Something else Frank has forgotten. There was no fond leave-taking between the women. They went from clawing each other to death to icy detachment in a single movement. That’s if you can call three days and three nights a single movement.

‘Mel? Well? No, not well.’

Clarice scrutinises his face to be sure what sort of not well he is reporting. Then, having cleared it for serious ailments of the body, she says, ‘She always took things hard.’

Which is a bit soon for Frank.

He leaps to correct a false impression, to restore Mel to vigorous good health in the eyes of Clarice. ‘Mel takes things the way Mel takes things,’ he says. ‘When I say she’s not well I should add that she’s well enough to have booted me out of the house.’

But there’s no shaking Clarice’s complicity. ‘I bet you deserved to be booted out,’ she laughs. ‘Knowing you.’

Meaning, you bugger! Not meaning, poor Mel.

But what does he want? He’s turned up out of the blue on Clarice’s shop floor, Mel-less, you could say flaunting his Mel-lessness, with a face full of bad intentions – has he any right to expect Clarice, for whom this is a busy emmetwatching day, to launch immediately into an itemisation of Mel’s virtues? And what impossible standard of probity is he demanding of himself? Is he Mel’s little soldier suddenly, sent out into the world, fully-armed, to fight for her good name?

Funnily enough, as his nostrils progressively fill with Clarice, that’s exactly how he does see himself. Mel’s little warrior.

Clarice has to leave him for a minute. Elkin is beckoning. An emmet family needs help deciding between a medium seal on a rock and a large field mouse in a field. They prefer the medium seal
qua
seal, but aesthetically favour the colour of the cord from which the large field mouse hangs. Easy. Clarice changes the cord for them while they watch in a stupefied hush. Unties the knots, re-threads the cord. Look, ma, a woman re-threading a cord! Frank sees how showing customers her cunt was the logical next step for Clarice.

He, too, watches in a stupefied hush. She is, after all, now he can see more of her, showing signs of wear. She flaunts a shorter skirt than she used to – the regulation callisthenics tunic of the new woman – but her flesh is not as confidently in charge of itself as it was.

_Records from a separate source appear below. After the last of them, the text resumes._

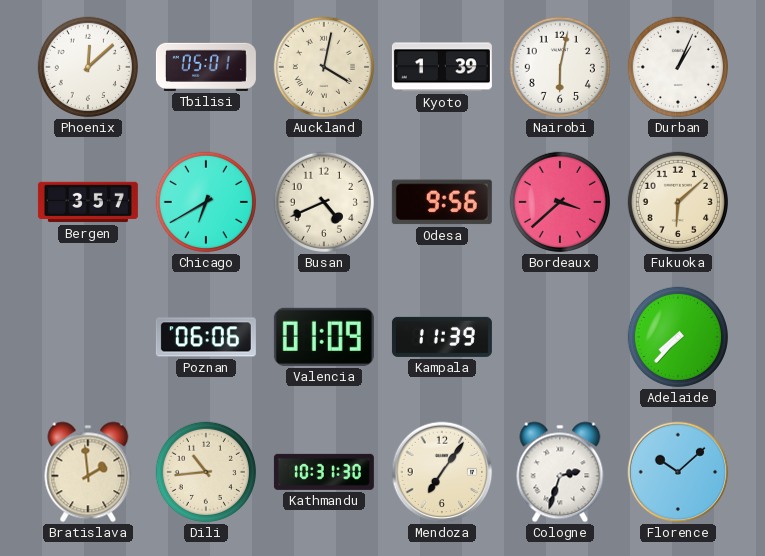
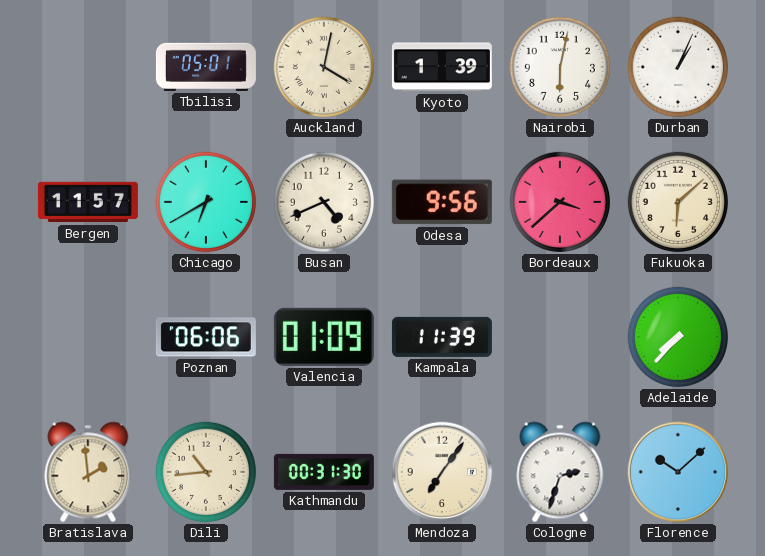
Phoenix: 12:08 -> none
Bergen: 3:57 -> 11:57
Kathmandu: 10:31 -> 00:31
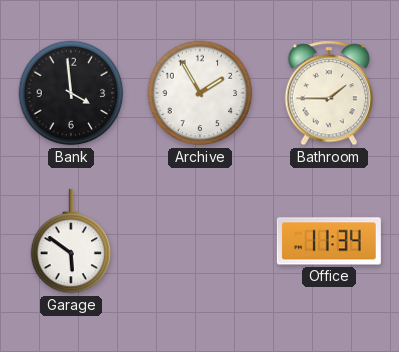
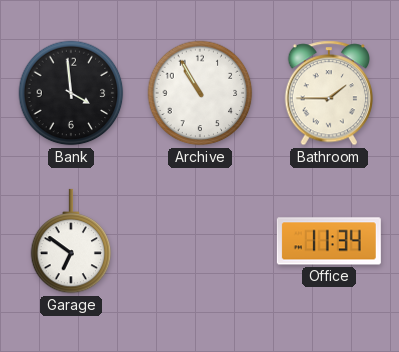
Archive: 1:55 -> 10:55
Garage: 5:51 -> 6:51
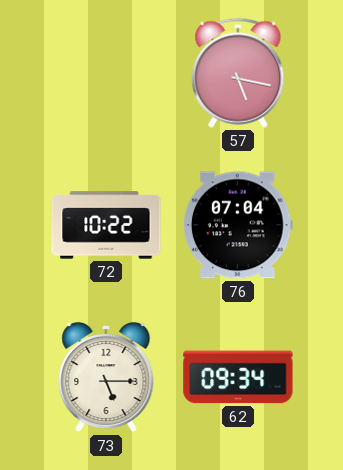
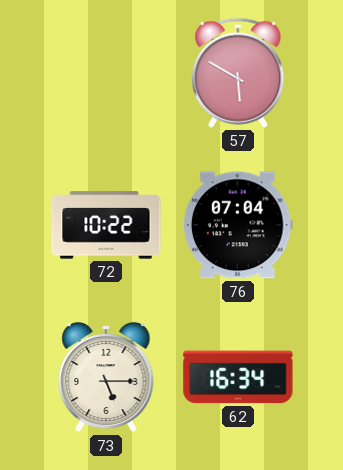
57: 5:17 -> 5:50
62: 09:34 -> 16:34
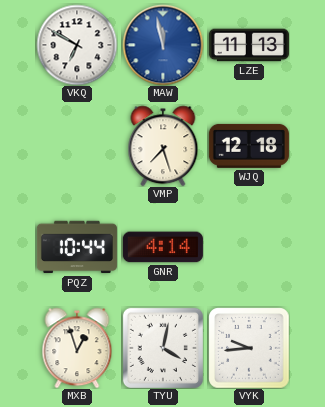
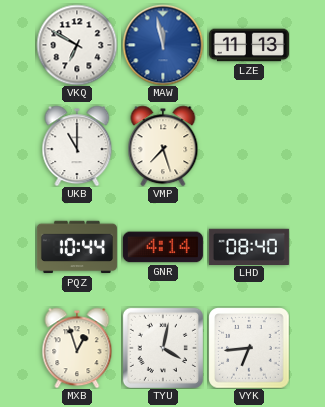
UKB: none -> 11:00
WJQ: 12:18 -> none
LHD: none -> 08:40
VYK: 9:44 -> 6:44
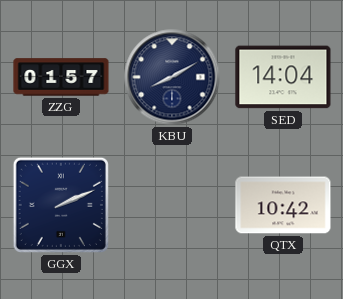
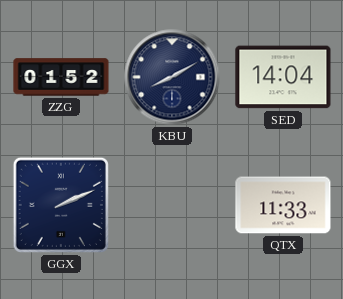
ZZG: 01:57 -> 01:52
QTX: 10:42 -> 11:33
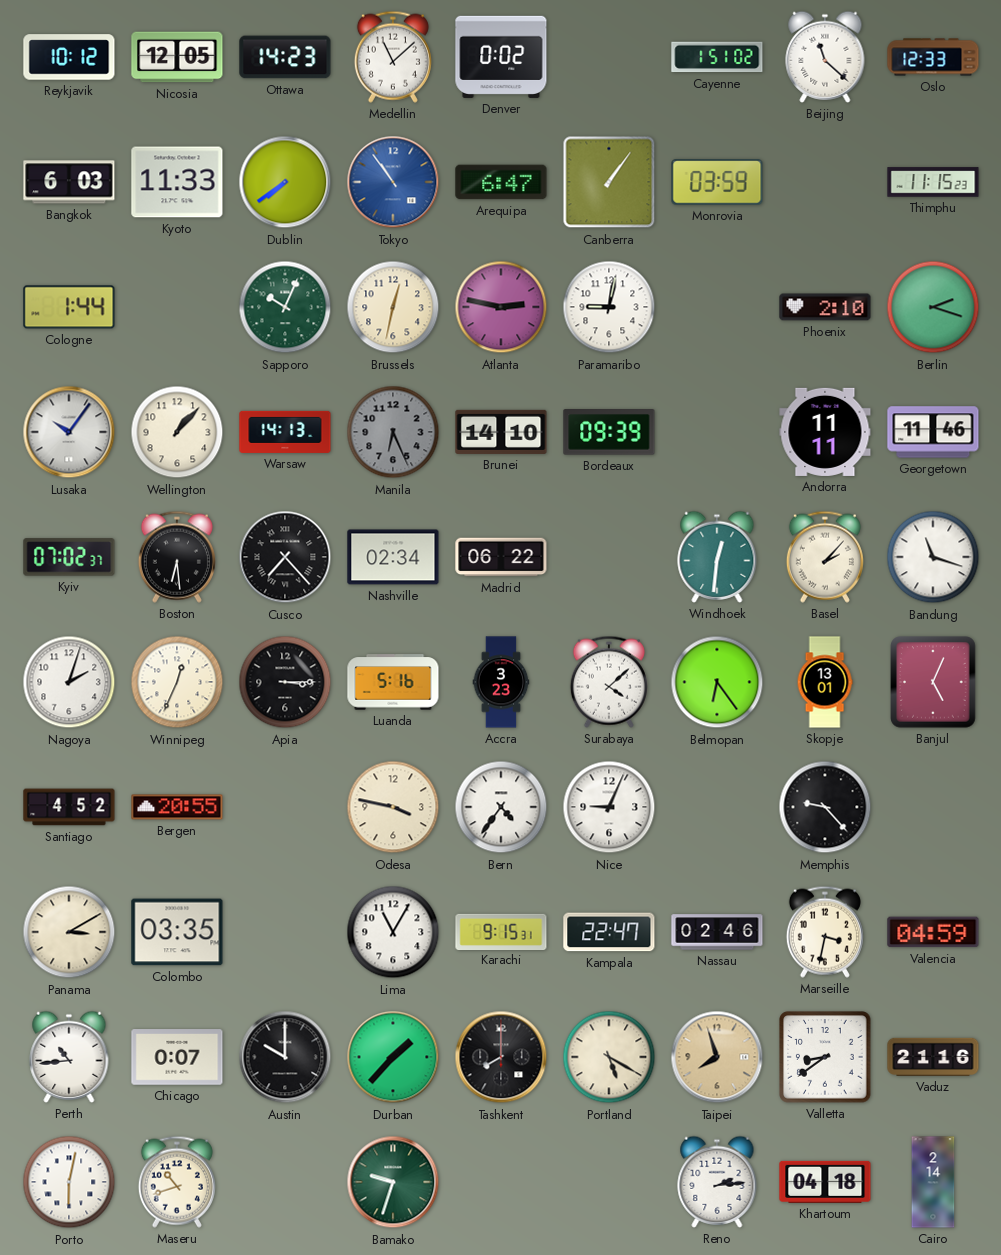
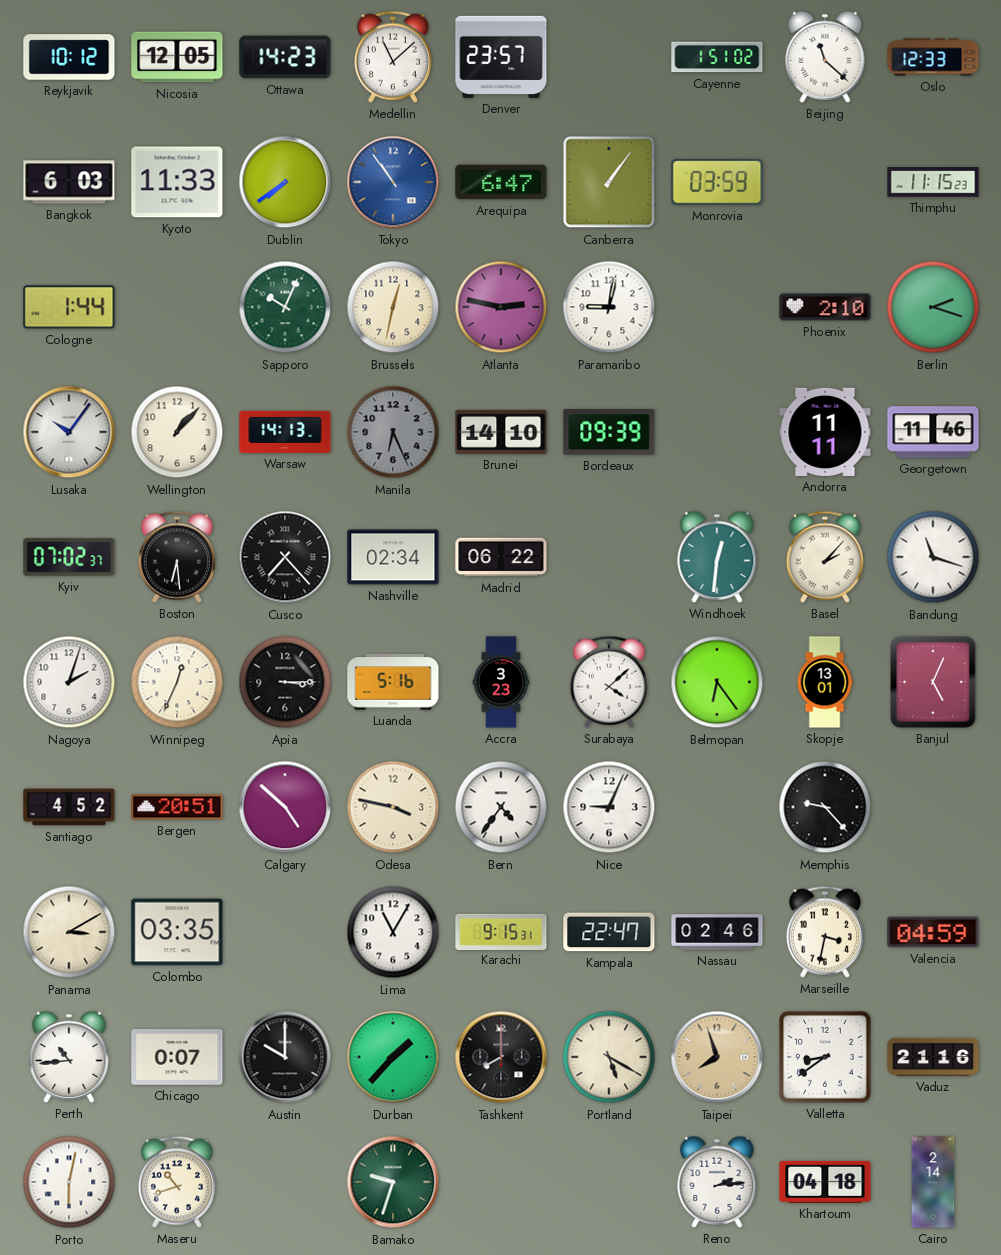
Denver: 0:02 -> 23:57
Bergen: 20:55 -> 20:51
Calgary: none -> 4:52
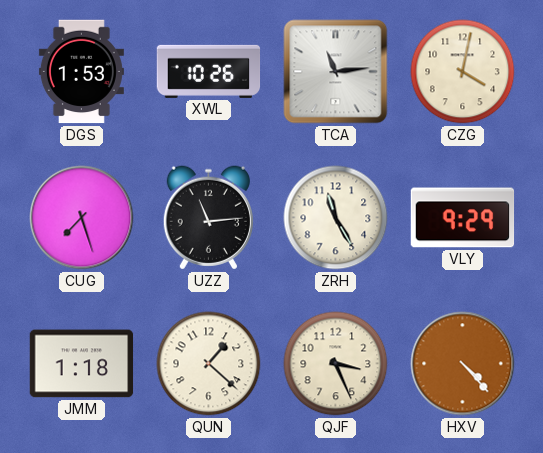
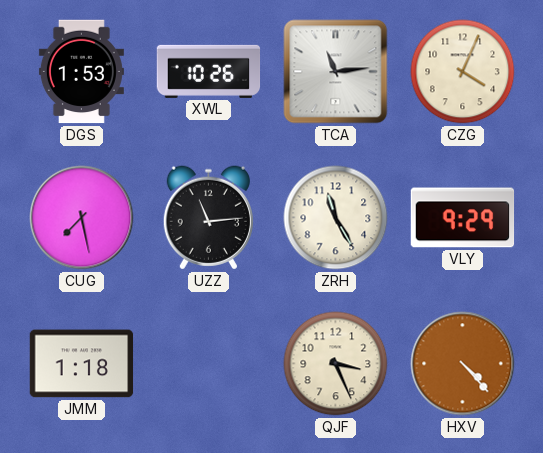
CZG: 4:02 -> 4:04
CUG: 7:27 -> 7:28
QUN: 1:22 -> none
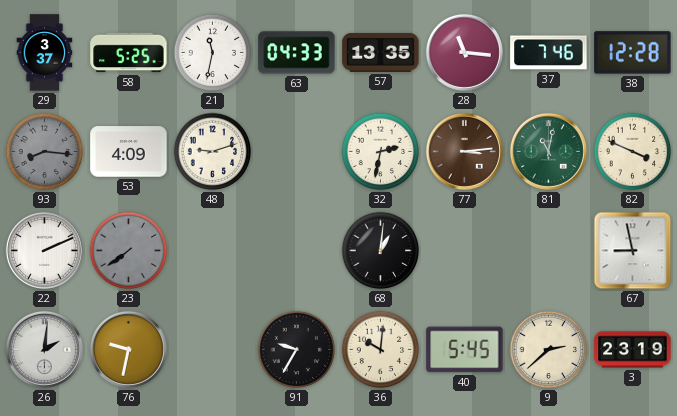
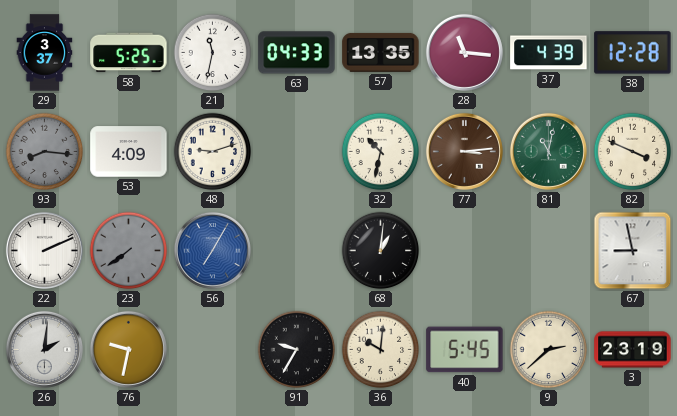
37: 7:46 -> 4:39
32: 2:32 -> 10:32
56: none -> 7:05
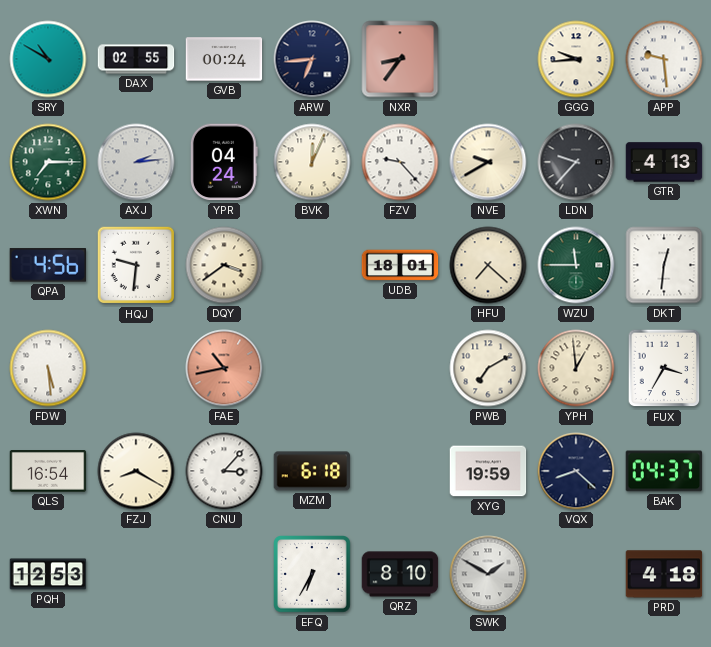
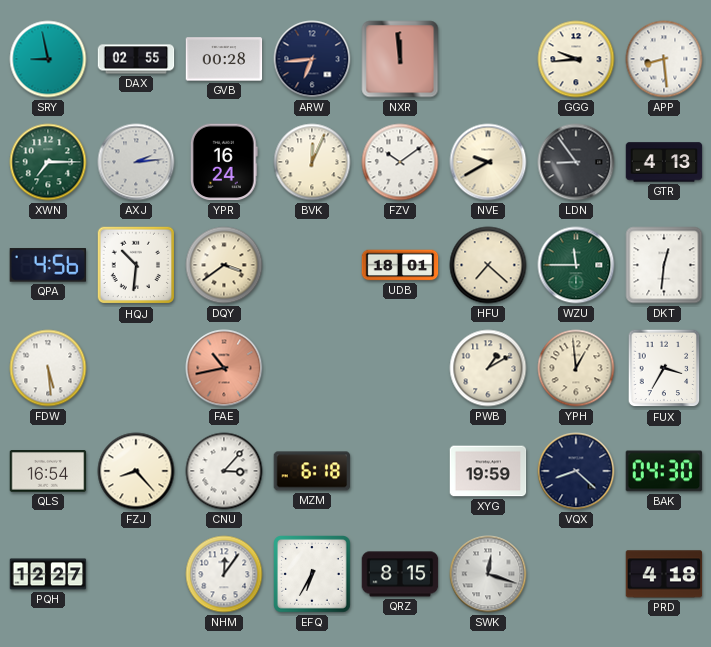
SRY: 10:50 -> 8:58
GVB: 00:24 -> 00:28
NXR: 8:36 -> 11:59
APP: 9:29 -> 8:29
YPR: 04:24 -> 16:24
FZV: 9:23 -> 10:09
LDN: 9:37 -> 8:54
HQJ: 9:31 -> 10:31
PWB: 7:10 -> 1:10
FZJ: 8:20 -> 8:23
BAK: 04:37 -> 04:30
PQH: 12:53 -> 12:27
NHM: none -> 12:06
QRZ: 8:10 -> 8:15
SWK: 1:50 -> 12:18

The wrong sort of dimpling is at work. There is vein activity afoot. She is being undermined,
from the inside. Tick-tock. Tick-tock. Soon she’ll be asking for just five more years. Maybe she’s already started the negotiations.

Smelling her death on her, Frank is aroused. It isn’t morbidity that does it, it’s pathos.

Frank has always possessed the gift of seeing all women in the one woman. In Clarice, bent over the counter wrapping slate, her skirt tight across her flesh, but her flesh no longer tight across the bone, he re-acquaints himself with all the mortally sad girls of his life. His grandmother, who was scarcely older than he is now when she died, though she seemed an aged and worn-out woman; his mother, whose fate it is to be nudged forever gravewards by him – here I come, mother, treading on your heels, faster, come on, faster; all the fat nebbishy keife he lifted off the streets of Droylesden in the days of the great white ynaf hunt; all those hysterical foreign students with their St Vitus cunts; poor poor self-depilating Mel. Can any of them look to him for recompense? Is there any way he can make amends? Yes. Tonight he will give himself to Clarice as a way of saying sorry to the lot of them. All for one and one for all. If one cunt is every cunt, then he has it in his power to kiss that long continuum of sad girls better, doesn’t he? – down on your knees, Frank, tongue out, for one last all-embracing act of lingual expiation.

‘Look, I can see you’re busy,’ he whispers to Clarice. ‘Is there any chance I can see you tonight?’

‘Where are you staying?’

‘The Poldark.’

She whistles through her teeth. The Poldark’s always difficult because Elkin’s always there. Stupid of Frank. He should have remembered. And besides, everyone knows her at The Poldark. She can’t just slip upstairs and slip back down
again, fatter by however much Frank pumps into her, not in The Poldark.

Obstacles. But only
obstacles.
It comes back to Frank, on a warm tide of fond and forgotten pleasure, how wonderful it is to be in the company of a woman for whom there are only obstacles, never compunctions.

Compunctions lead invariably to a power struggle. Argument. Persuasion. Rhetoric. Whereas an obstacle is a partnership thing. A mere hindrance you can overcome together. Which they do. She will slip out of the flat. Late. After twelve. Elkin won’t hear a thing. He’ll be out cold, snoring through his beard. Height of the season fatigue compounded by extreme emmet exasperation. But she won’t risk The Poldark. She’ll meet him up on Deadman’s Point. Say, twelve-thirty. By the bench. Just watch your step. There’ll be a moon, but watch your step anyway.

Frank knows better than to ring Mel on his mobile and say, ‘Guess where I’m off to tonight.’

But it crosses his mind.

Now he understands what Mel means when she complains about the noise he makes. If there were anyone he could complain to,
he’
d be complaining about the noise he makes. He can’t hear himself scheme or regret, he can’t hear his own counsel, he can’t even hear himself think twice, above the boom of his agitation.

How to get through to midnight plus thirty? See the sea? No, the sea must not be pre-empted; the sea is for tonight. Lunch? Crap on a paper plate. Crap with chips. No again. If he eats he will drink, and what if drink affects his enthusiasm for Clarice? Fortunately he has some crap-watching obligations to attend to. They’ll take care of the afternoon at least. Where would a man be without his work?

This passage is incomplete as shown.